____ Task material

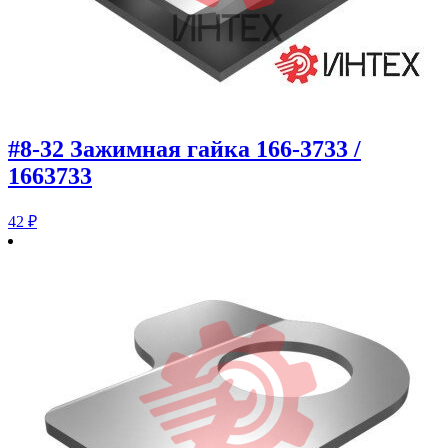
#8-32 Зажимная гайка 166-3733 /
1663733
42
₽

________
____ Task material

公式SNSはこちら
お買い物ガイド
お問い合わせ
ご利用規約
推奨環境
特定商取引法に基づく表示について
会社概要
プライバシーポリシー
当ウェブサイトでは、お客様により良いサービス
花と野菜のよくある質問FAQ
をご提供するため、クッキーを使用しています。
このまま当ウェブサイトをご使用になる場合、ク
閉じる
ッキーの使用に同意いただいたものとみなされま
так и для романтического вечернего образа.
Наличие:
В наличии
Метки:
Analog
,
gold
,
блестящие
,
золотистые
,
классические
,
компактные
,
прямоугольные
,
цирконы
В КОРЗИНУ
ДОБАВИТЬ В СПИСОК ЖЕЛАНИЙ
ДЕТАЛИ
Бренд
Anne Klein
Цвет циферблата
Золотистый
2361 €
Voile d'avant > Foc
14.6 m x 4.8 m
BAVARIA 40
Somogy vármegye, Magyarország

________

▶ **Task directions**
From the records above, print exactly the lines that run from the line with "прямоугольные" to the line with "Somogy vármegye, Magyarország", inclusive.

▶ **Answer**
прямоугольные
,
цирконы
В КОРЗИНУ
ДОБАВИТЬ В СПИСОК ЖЕЛАНИЙ
ДЕТАЛИ
Бренд
Anne Klein
Цвет циферблата
Золотистый
2361 €
Voile d'avant > Foc
14.6 m x 4.8 m
BAVARIA 40
Somogy vármegye, Magyarország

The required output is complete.